On the other hand, the chemical conversion based approaches avoid the labrious and error-prone procedure of separating old/old RNA and preparing two different libraries and emerged as the favored strategy recently. The key idea of chemical conversion based methods are that by some chemical reaction we can artificially introduce T to C mutation which can then be used to distinguish labelled and thus new RNA from old RNA. There are about three different chemistry developed: IAA alkylation or hydrogen bond reconfiguration via TimeLapse-seq or TUC-seq chemistry.
In fact, metabolic labeling has been widely adapted for the past a few decades. We can use various nucleotides to label RNA, for example, BrU, Eu and Biotin-NTP. For 4sU based labeling, there are about three different strategies, namely, SLAM-seq, TUC-seq, and Time-lapse-seq.
Metabolic labeling based scRNA-seq
Recently a few groups adapted the bulk method to either the plate-based scRNA-seq with SMART-seq2 method, for example, scSLAM-seq or NASC-seq. scEU-seq is based on CEL-Seq2 and is also plate-based but uses UMI in contrast to scSLAM-seq or NASC-seq. The scEU-seq method is based on EU and required purification and it thus may involve cross-contamination or normalization issues.
Cao, et al recently developed sci-fate which integrates 4sU labeling and combinatorial indexing based scRNA-seq so it can potentially enables measuring hundread thousands of single cells.
For the first time, Wu lab from Upenn developed a drop-seq based metabolic labeling based scRNA-seq, scNT-seq.
Comparison between different labeling based scRNA-seq methods
In Qiu, Hu, et. al, we performed a detailed comparison (Supplementary table 7) between scNT-seq with other available methods.
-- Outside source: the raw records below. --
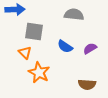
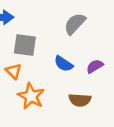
gray semicircle: (74, 14) -> (75, 24), turned -54
brown semicircle: (87, 84) -> (80, 100), moved

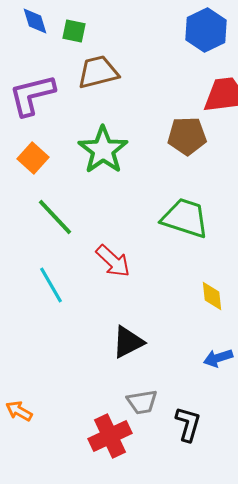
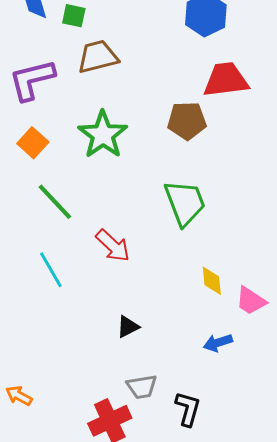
green trapezoid: (185, 218) -> (185, 203), turned 51
black triangle: (128, 342) -> (128, 327), size x0.7

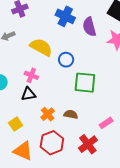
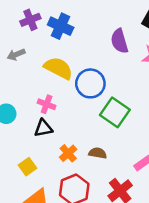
blue cross: (65, 16) -> (61, 26), moved
blue circle: (66, 60) -> (90, 83), size x1.5
green square: (85, 83) -> (115, 112), turned 30

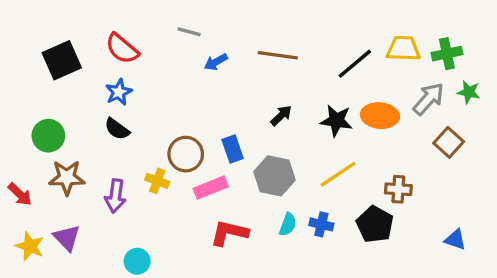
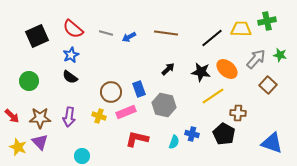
gray line: (189, 32) -> (106, 33), moved
green cross: (447, 54) -> (267, 21), moved
orange ellipse: (380, 116) -> (227, 69), turned 35
yellow line: (338, 174) -> (213, 96), moved
brown star: (67, 178) -> (40, 118), moved
yellow cross: (157, 181) -> (99, 116), moved
cyan semicircle: (288, 224) -> (174, 142), moved
blue triangle: (455, 239) -> (272, 143), size x1.6

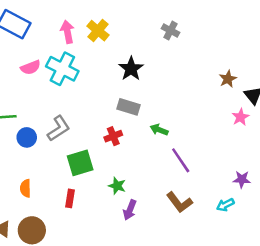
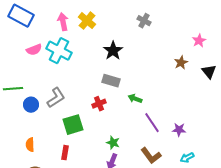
brown star: (228, 79) -> (181, 63), moved
pink star: (240, 117) -> (199, 41), moved
purple star: (242, 179) -> (179, 130), moved
green star: (117, 186) -> (113, 143), moved

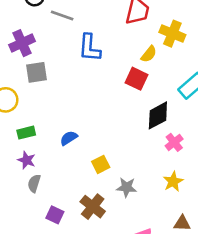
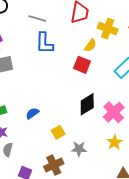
gray line: (62, 15) -> (37, 18), moved
black diamond: (158, 115) -> (87, 104), moved
pink cross: (174, 142) -> (114, 112), size x1.5
brown cross: (93, 207) -> (54, 165), turned 30

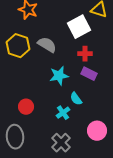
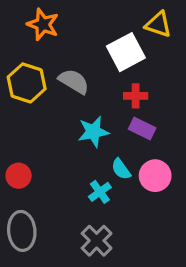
red circle: (26, 107) -> (19, 176), moved
pink circle: (97, 131) -> (155, 176), moved

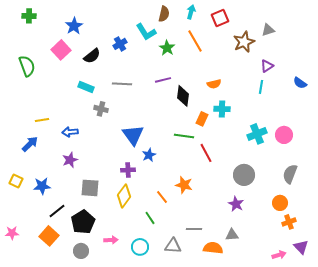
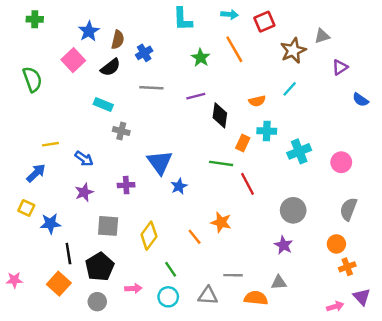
cyan arrow: (191, 12) -> (229, 14), turned 80
brown semicircle: (164, 14) -> (118, 40), moved
cyan L-shape: (146, 32) -> (183, 19), moved, turned 30
purple triangle: (267, 66) -> (340, 67), moved
gray line: (122, 84) -> (151, 88), moved
cyan line: (261, 87) -> (290, 89), moved, turned 32
blue arrow: (70, 132) -> (84, 159), turned -140
cyan cross: (257, 134) -> (299, 151), moved
purple cross: (128, 170) -> (126, 185), moved
yellow square: (16, 181) -> (26, 208), moved
black line: (57, 211) -> (68, 254), turned -60
green line: (150, 218) -> (171, 269), moved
Especially for the improved second-strand synthesis based strategy, we are able to obtain substantially high number of genes and UMIs per cell with relatively few number of reads. Thus scNT-seq is arguably one of the best metabolic labeling based scRNA-seq strategies.
In our study, we show that dynamo can be used to leverage scNT-seq datasets for time-resolved RNA-velocity analysis. Those results demonstrate the power of dynamo and scNT-seq in revealing the fine-grained transcriptomic dynamics.
We can be very creative and smart in designing the metabolic labeling experiments. For example, you can design an experiment where you can take different days and perform a kinetic experiment at each day. This can help you obtain transcription rate, splicing and degradation rate over time. But this is often time-consuming, so we may just choose a typical day for a single kinetic experiment. In addition, we may also perform a degradation experiment where we label the cells with 4sU for an extended time period to saturate the 4sU labeling in cells. Then we can wash out the 4sU and replaced with excess U, followed by chasing at different time points. This can help us to estimate the splicing and degradation rates (and half life) of RNA. We can also just design a one-shot labeling experiment to label cells at different time points. Since splicing and degradation rate of mRNA is often constant, thus combining one-shot experiments with degradation experiments, we are able to get even more accurate estimates of the transcription rate at each time point. We also want to note that we can combine different labeling strategies, for exmple, combining pulse chase in a single experiment or integrating metabolic labeling with drug treatment or genetic perturbations.
Dynamo’s comprehensive model framework for analyzing lableing datasets
In order to fully take advantage of the scSLAM-seq data, we recently developed a sophisticated framework, dynamo that provides an inclusive model of expression dynamics with scSLAM-seq and multiomics, vector field reconstruction and potential landscape mapping. In dynamo, we abstract every steps from RNA transcription, splicing, metabolic labeling, translation and RNA or protein degradation. We can model the mean and variance of RNA species via a set of moment equations, we then transform them into a matrix format and solve them efficiently. In dynamo, we also implemented the traditional RNA velocity method based on the steady state assumptions to support analyzing regular 10 x data. Similarly, dynamo supports studying cite-seq data to estimate protein velocity.